2 Samuel 19 — Joab had a good point (vv. 5-7) but c’mon, the guy’s son was just killed. As much as Absalom should have been killed it couldn’t have been easy to take that news. And I can’t figure out if David’s grief was causing him to show more leniency and mercy than he should have, but it’s hard to disagree with Abishai when he called for Shimei’s death (v. 21 cf. 2 Sam. 16:9). Sure, Shimei came seeking forgiveness (vv. 18-20), but he also spoke falsely in the name of the LORD (2 Sam. 16:8), which was a no no (Deut. 18:22 cf. 13:1-3) and could even be punished by death (Zech. 13:3). But then again, if you forgive others their trespasses, your heavenly Father will also forgive you, but if you do not forgive others their trespasses, neither will your Father forgive your trespasses (Matt. 6:14-15). It’s not like there hadn’t been division between the tribes before this, but vv. 41-43 seem to be the beginning of the split that would solidify after Solomon’s death.
2 Samuel 20 — I’m finding out that I really like Joab more than I realized.
2 Samuel 21 — Two major things in this chapter. First, David makes amends with the Gibeonites in order to stop the famine that has been going on for three years (vv. 1-9). They wanted the lives of seven of Saul’s descendants (v. 6). David spared Mephibosheth because of an oath (v. 7) but then seems to have randomly selected the seven (v. 8). I get that he wanted to stop the famine; I get that he wanted to right Saul’s wrong; but I don’t get his selection process. It would be nice to know that the seven he chose were all criminals or covenant breakers or something. But as it stands in the narrative, they just seem like random descendants of Saul.
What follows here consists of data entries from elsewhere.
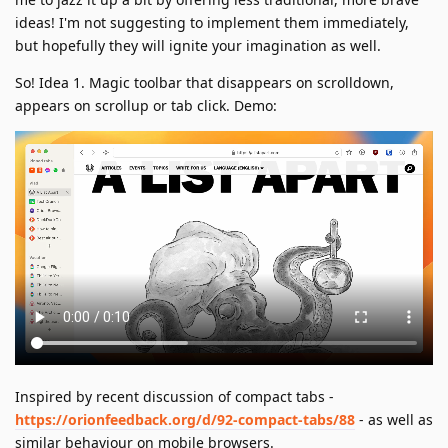
ideas! I'm not suggesting to implement them immediately,
but hopefully they will ignite your imagination as well.
So! Idea 1. Magic toolbar that disappears on scrolldown,
appears on scrollup or tab click. Demo:
Inspired by recent discussion of compact tabs -
https://orionfeedback.org/d/92-compact-tabs/88
- as well as
similar behaviour on mobile browsers.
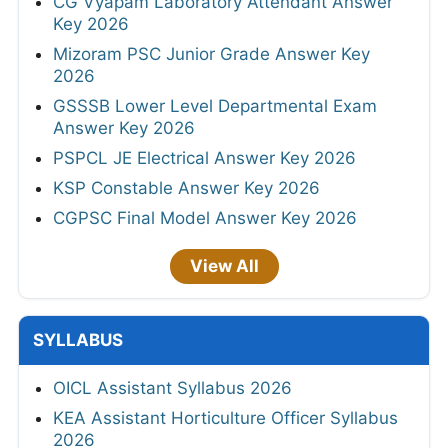
CG Vyapam Laboratory Attendant Answer
Key 2026
Mizoram PSC Junior Grade Answer Key
2026
GSSSB Lower Level Departmental Exam
Answer Key 2026
PSPCL JE Electrical Answer Key 2026
KSP Constable Answer Key 2026
CGPSC Final Model Answer Key 2026
View All
SYLLABUS
OICL Assistant Syllabus 2026
KEA Assistant Horticulture Officer Syllabus
2026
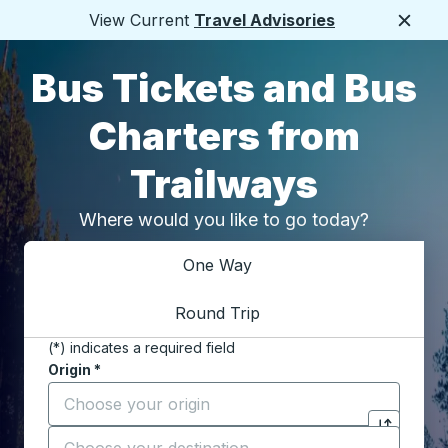
View Current
Travel Advisories
Close
Bus Tickets and Bus
Charters from
Trailways
Where would you like to go today?
Choose one way or round trip:
One Way
Round Trip
(*) indicates a required field
Origin
*
Start typing the origin city to open location options,
Destination
*
Click to switch your origin and destination selections
Start typing the destination city to open location opt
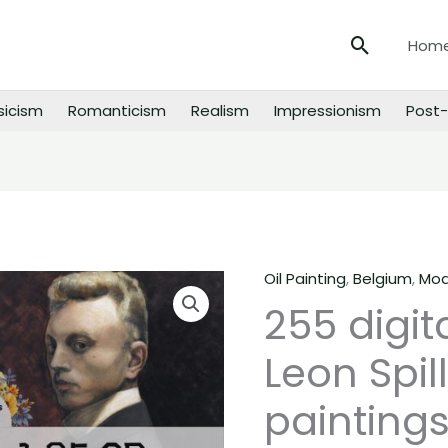
Search
Hom
sicism
Romanticism
Realism
Impressionism
Post-
Oil Painting
,
Belgium
,
Mod
255
255 digit
digital
images
Leon Spill
of
Leon
paintings
Spilliaert
paintings,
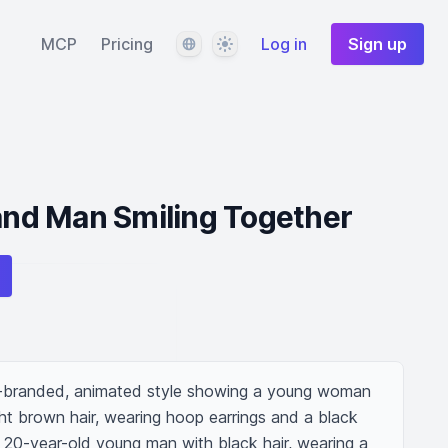
Language
Theme
MCP
Pricing
Log in
Sign up
d Man Smiling Together
-branded, animated style showing a young woman 
ght brown hair, wearing hoop earrings and a black 
 20-year-old young man with black hair, wearing a 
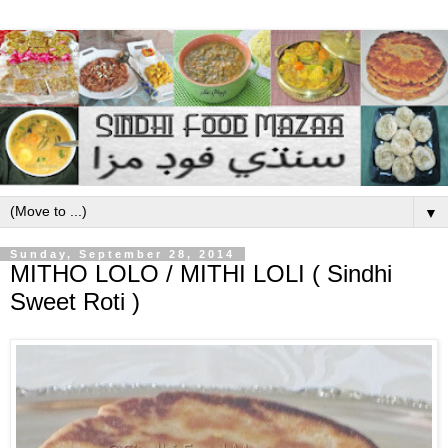
▼
Sunday, September 28, 2014
MITHO LOLO / MITHI LOLI ( Sindhi
Sweet Roti )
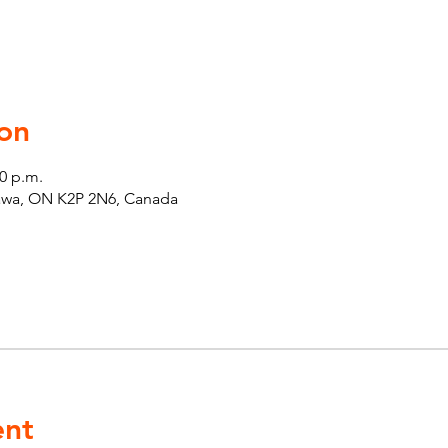
on
30 p.m.
tawa, ON K2P 2N6, Canada
ent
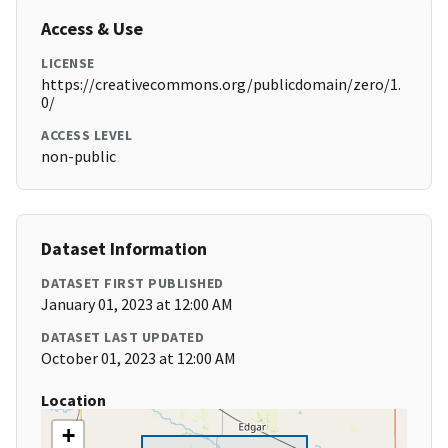
Access & Use
LICENSE
https://creativecommons.org/publicdomain/zero/1.
0/
ACCESS LEVEL
non-public
Dataset Information
DATASET FIRST PUBLISHED
January 01, 2023 at 12:00 AM
DATASET LAST UPDATED
October 01, 2023 at 12:00 AM
Location
+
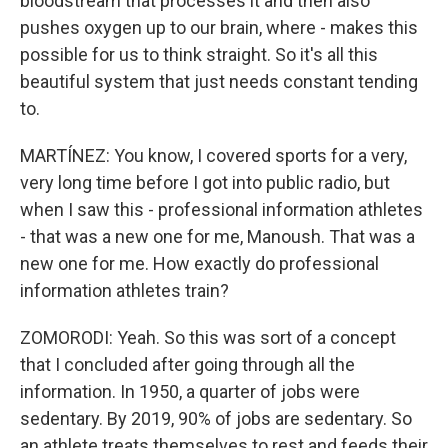
bloodstream that processes it and then also
pushes oxygen up to our brain, where - makes this
possible for us to think straight. So it's all this
beautiful system that just needs constant tending
to.
MARTÍNEZ: You know, I covered sports for a very,
very long time before I got into public radio, but
when I saw this - professional information athletes
- that was a new one for me, Manoush. That was a
new one for me. How exactly do professional
information athletes train?
ZOMORODI: Yeah. So this was sort of a concept
that I concluded after going through all the
information. In 1950, a quarter of jobs were
sedentary. By 2019, 90% of jobs are sedentary. So
an athlete treats themselves to rest and feeds their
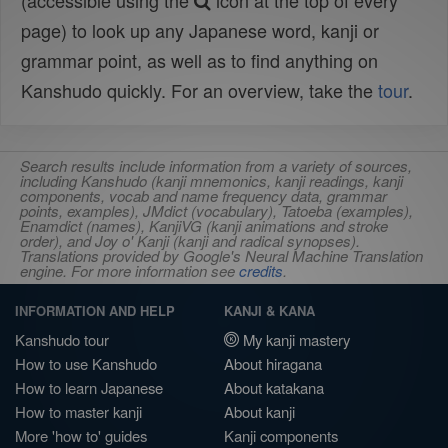
(accessible using the
icon at the top of every
page) to look up any Japanese word, kanji or
grammar point, as well as to find anything on
Kanshudo quickly. For an overview, take the
tour
.
Search results include information from a variety of sources,
including Kanshudo (kanji mnemonics, kanji readings, kanji
components, vocab and name frequency data, grammar
points, examples), JMdict (vocabulary), Tatoeba (examples),
Enamdict (names), KanjiVG (kanji animations and stroke
order), and Joy o' Kanji (kanji and radical synopses).
Translations provided by Google's Neural Machine Translation
engine. For more information see
credits
.
INFORMATION AND HELP
KANJI & KANA
Kanshudo tour
My kanji mastery
How to use Kanshudo
About hiragana
How to learn Japanese
About katakana
How to master kanji
About kanji
More 'how to' guides
Kanji components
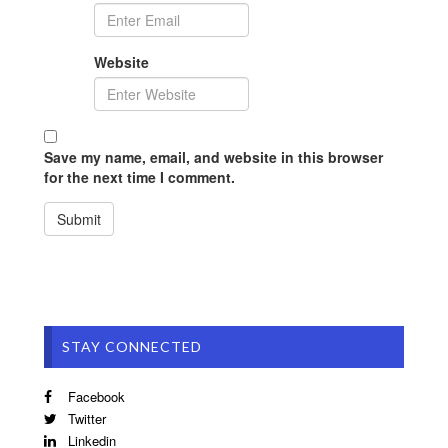
Website
Save my name, email, and website in this browser
for the next time I comment.
STAY CONNECTED
Facebook
Twitter
Linkedin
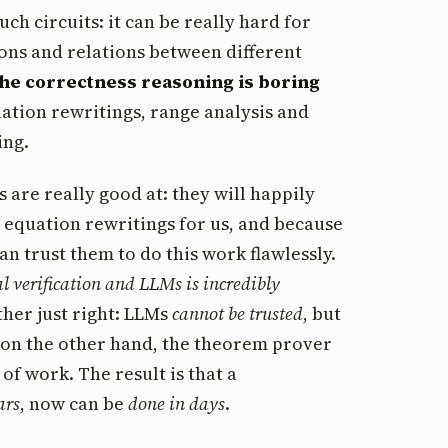
h circuits: it can be really hard for
ons and relations between different
the correctness reasoning is boring
quation rewritings, range analysis and
ing.
 are really good at: they will happily
equation rewritings for us, and because
n trust them to do this work flawlessly.
l verification and LLMs is incredibly
her just right: LLMs
cannot be trusted
, but
 on the other hand, the theorem prover
f work. The result is that a
ars
, now can be
done in days
.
And what are we to make of them being hanged “before the LORD”? Does this simply mean something like “in his sight” or “with the LORD as a witness” or does it indicate something of a mock sacrifice? The second major thing in this chapter is yet another war with the Philistines (vv. 15-22). But the men of Israel seem to have more of David’s spirit than they had back when he was the only one man enough to face Goliath. Here we have Abishai (v. 17), Sibbecai (v. 18), Elhanan (v. 19), and Jonathan (v. 21) all killing giants without incident. I guess there’s something to be said about leading by example.